FYI - Simple remedy system designed for use with NPD
negz opened this issue · 6 comments
Hello,
I wanted to bring Draino to your attention, in case it's useful to others. Draino is a very simple 'remedy' system for permanent problems detected by the Node Problem Detector - it simply cordons and drains nodes exhibiting configurable Node Conditions.
At Planet we run a small handful of Kubernetes clusters on GCE (not GKE). We have a particular analytics workload that is really good at killing GCE persistent volumes. Without going into too much detail, we see persistent volume related processes (mkfs.ext4, mount, etc) hanging forever in uninterruptible sleep, preventing the pods wanting to consume said volumes from running. We're working with GCP to resolve this issue, but in the meantime we got tired of manually cordoning and draining affected nodes, so we wrote Draino.
Our remedy system looks like:
- Detect permanent node problems and set Node Conditions using the Node Problem Detector.
- Configure Draino to cordon and drain nodes when they exhibit the NPD's
KernelDeadlockcondition, or a variant ofKernelDeadlockwe callVolumeTaskHung. - Let the Cluster Autoscaler scale down underutilised nodes, including the nodes Draino has drained.
It's worth noting that once the Descheduler supports descheduling pods based on taints Draino could be replaced by the Descheduler running in combination with the scheduler's TaintNodesByCondition functionality.
@negz This is a quite good use case for NPD. Will learn about what you said detailedly later. Would you mind to add your use case of NPD to the usage case section in ReadMe.
This is quite what NPD is first proposed to do. Because the remedy system is end user dependent, common remedy system is not so easily developed.
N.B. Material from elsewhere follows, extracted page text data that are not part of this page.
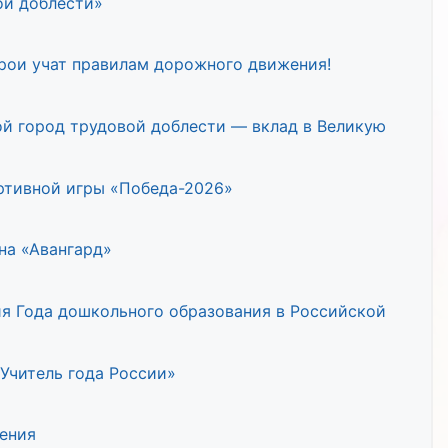
ой доблести»
ерои учат правилам дорожного движения!
й город трудовой доблести — вклад в Великую
ртивной игры «Победа-2026»
на «Авангард»
я Года дошкольного образования в Российской
Учитель года России»
ения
@andyxning Thanks! I'd be happy to mention this use case in the README. Would it be too self-promotional to link to our Draino tool there? :)
@negz No. Draino is actually an POC of a remedy system based on NPD. :)
Could you please make a PR to add the use case?
@negz I have read Draino code briefly. It seems quite good and absolutely worth a use case of NPD. Please do not hesitate to add the Draino use case. I am willing to review it. :)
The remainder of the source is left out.